Многое еще говорилось и все, как самое достоверное. И одни жалели его, другие ругали и насмехались над ним, третьи — этим все равно: некогда было.

Молодые приложились к образам, отошел молебен, и весь народ хлынул к паперти.

И о. Иларион вышел.

Он шел по незнакомым улицам, как-то чудно размахивая руками, будто не монах, а спешащий по шутовскому делу наряженный в монашеское платье простой мирянин, скоморох.

А спешил он не в Лавру, не за тем, чтобы проститься, и не на вокзал, чтобы ехать в Москву в свой монастырь, он никуда не спешил.

Далеко уж от церкви нагнал его извозчик.

— Эй, батюшка, а что же вы деньги-то?

О. Иларион молча отдал весь кошелек, все, что у него было.

«Рехнулся!» — подумал извозчик и, посмотрев вслед удалявшемуся странному седоку, сказал:

— Придурай! — хлестнул лошадь и поскакал к трактиру

Весь вечер и ночь ходил о. Иларион по улицам, исшагал город вдоль и поперек — из конца в конец, не останавливаясь и не оглядываясь.

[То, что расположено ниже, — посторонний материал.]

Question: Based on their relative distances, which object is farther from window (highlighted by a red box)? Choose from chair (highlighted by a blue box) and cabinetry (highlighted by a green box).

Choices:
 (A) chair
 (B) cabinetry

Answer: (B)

А на рассвете дня, выйдя за город на дорогу, нагнал он какого-то, не то странника, не то бродягу.

— Куда идешь? — спросил он странника.

— Куда глаза глядят, — ответил странник.

И о. Иларион пошел за ним.

И степь закрыла их.

Покровенная*

1

Первый удар колокола слушай от Ивана Великого. Трижды гулко ударят в Успенском, за Успенским подымут звон у Симонова, а уж за Симоновым и все сорок сороков, — со всех семи холмов вся Москва гудит.

Сколько веков так под красную Пасху на златоглавой Москве звонят! Звонили так и при царях московских, при государях всея Руси.

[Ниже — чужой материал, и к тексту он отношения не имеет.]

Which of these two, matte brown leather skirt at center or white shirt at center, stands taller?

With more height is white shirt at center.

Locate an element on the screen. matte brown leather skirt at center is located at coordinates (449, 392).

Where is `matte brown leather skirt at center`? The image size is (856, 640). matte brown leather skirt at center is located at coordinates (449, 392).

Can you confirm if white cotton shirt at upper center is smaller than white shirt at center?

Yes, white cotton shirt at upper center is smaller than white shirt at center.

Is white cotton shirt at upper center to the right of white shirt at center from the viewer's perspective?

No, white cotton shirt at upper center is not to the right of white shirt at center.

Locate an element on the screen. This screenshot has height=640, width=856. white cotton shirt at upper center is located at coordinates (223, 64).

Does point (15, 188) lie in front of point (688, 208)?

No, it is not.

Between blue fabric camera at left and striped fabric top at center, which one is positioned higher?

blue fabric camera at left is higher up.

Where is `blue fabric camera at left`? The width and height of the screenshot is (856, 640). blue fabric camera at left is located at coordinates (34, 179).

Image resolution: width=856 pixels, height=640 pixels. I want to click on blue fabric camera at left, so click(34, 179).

Палагея Сергеевна слушает звон, но никаких царей-государей не вспоминает, ничего не вспоминает она, — вся ее память закрыта, все воспоминания погашены.

Слушает и старая кухарка Настасья, истово кладет кресты, шепчет старуха под полунощный, душу потрясающий, воскресный звон, истово кладет кресты, и тоже ни о чем не помнит, вся в тихом, в молитвенном озарении.

«Христос воскрес».

— Христос воскрес, Палагея Сергеевна! — говорит она, тихая, вся в тихом, в молитвенном озарении.

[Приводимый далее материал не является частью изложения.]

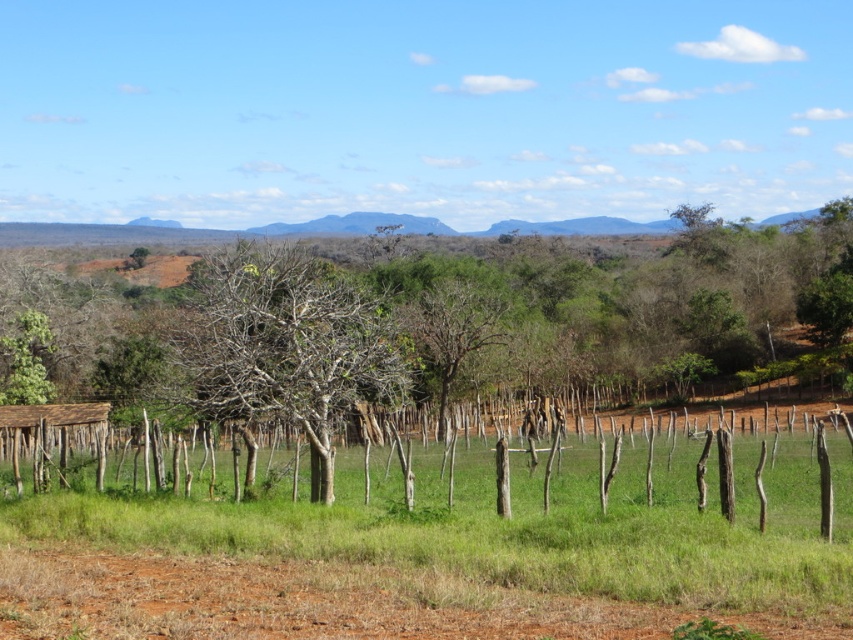 Question: Which object is the farthest from the brown wooden fence at center?

Choices:
 (A) brown dirt track at lower center
 (B) bare wood tree at center
 (C) brown wooden hut at lower left

Answer: (A)

Question: Can you confirm if brown wooden fence at center is positioned below brown dirt track at lower center?

Choices:
 (A) no
 (B) yes

Answer: (B)

Question: In this image, where is brown wooden fence at center located relative to bare wood tree at center?

Choices:
 (A) right
 (B) left

Answer: (A)

Question: In this image, where is brown dirt track at lower center located relative to brown wooden hut at lower left?

Choices:
 (A) below
 (B) above

Answer: (B)

Question: Estimate the real-world distances between objects in this image. Which object is closer to the brown wooden fence at center?

Choices:
 (A) brown wooden hut at lower left
 (B) brown dirt track at lower center

Answer: (A)

Question: Which point is closer to the camera?

Choices:
 (A) brown dirt track at lower center
 (B) brown wooden fence at center
 (C) brown wooden hut at lower left

Answer: (A)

А за окном Москва гудит, не разобрать колоколов: который колокол у Семена Столпника, который у Сергия в Рогожской, который у Мартына Исповедника, который у Воскресения в Гончарах, — смешались таганские с рогожскими и гончарные с николоямскими, гудят.

Палагея Сергеевна слушает звон, смотрит упорно, не на пречистый образ так она смотрит, не на Покров темный с ясной лампадкой, а куда-то через паутинные зимние рамы в тьму полунощную пасхальной ночи…

И вдруг слезы градом бегут из упорных пересиливающих и эти слезы, все еще живых глаз, а губы кривятся, беспомощные.

С тех пор, как Палагея Сергеевна вышла замуж, вот уж четвертый десяток, не ходит Палагея Сергеевна под Пасху в церковь, а сидит дома.

Первые годы в замужестве каждый год рождались у нее дети, и стоять ей в церкви трудно было, — дома сидела. А когда разошлась она с мужем и переехала от мужа с детьми на Хиву в переулок, она опять сидела дома, не ходила в церковь: дети маленькие были, и ей было страшно оставлять детей одних в доме.

А стали дети побольше, — пять сыновей у Палагеи Сергеевны, все погодки, — уж дети-гимназисты уходили в церковь, а она дома сидела, дом стерегла с Настасьей.

И выросли дети, ученье кончили, в люди вышли, всякий своим домом зажил, своей семьей, и осталась одна без детей Палагея Сергеевна, но и одна, по привычке, что ли, не выходила она под Пасху в церковь, сидела дома.

Палагее Сергеевне за шестьдесят, и уж сорок лет, как в пасхальную ночь она только слушает звон, этот полунощный, душу потрясающий, воскресный звон.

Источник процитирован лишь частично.